Last week, Allison wrote: “I recently read the NYTimes article about MSG [monosodium glutamate] and although you were quoted, I’d love to hear more of your thoughts.”

This is a tough one. My files on MSG go back to 1971 when the FDA said this flavor enhancer, the sodium salt of an amino acid that forms part of virtually all proteins, was safe for everyone “except for those who are individually sensitive to the substance.” By these, it meant people who reacted to foods containing MSG with headaches, tingling, flushing or other such neurological symptoms. Because Chinese food contained a lot of MSG, the symptoms came to be known as “Chinese Restaurant Syndrome.” In the late 1970s, scientists weighed in with reports of placebo-controlled trials that showed no reaction to MSG except for the first half hour after eating it. By 1980, scientists concluded that MSG only caused problems for a small percentage of individuals who had a genetic susceptibility. Placebo-controlled trials continue to find no difference in symptoms when people consume MSG or a placebo. That is why I told the reporter that there was no clinical evidence for problems and why “I thought the issue was settled though I know a lot of people will never believe that.” I wish what I had said next had been included because I went on to explain that such studies cannot account for the very real experience of people who experience symptoms, such as those whose letters appear in today’s Times.
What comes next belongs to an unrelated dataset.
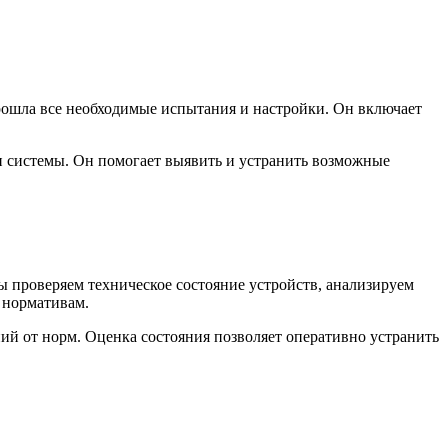
рошла все необходимые испытания и настройки. Он включает
и системы. Он помогает выявить и устранить возможные
 проверяем техническое состояние устройств, анализируем
 нормативам.
ий от норм. Оценка состояния позволяет оперативно устранить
How to make sense of this? MSG susceptibility falls into the category of many other food sensitivities and allergies, most of which are exceedingly difficult to diagnose. The science of food sensitivities, like much of nutrition science, is difficult to do, especially when serious symptoms are relatively rare in the population (it is too expensive to do studies on a large enough sample of individuals to get meaningful results).

If you are one of those people who experiences symptoms from MSG, there is only one thing to do: avoid it. And that brings us to the need to have more informative food labels. One again, we are in the realm of food politics.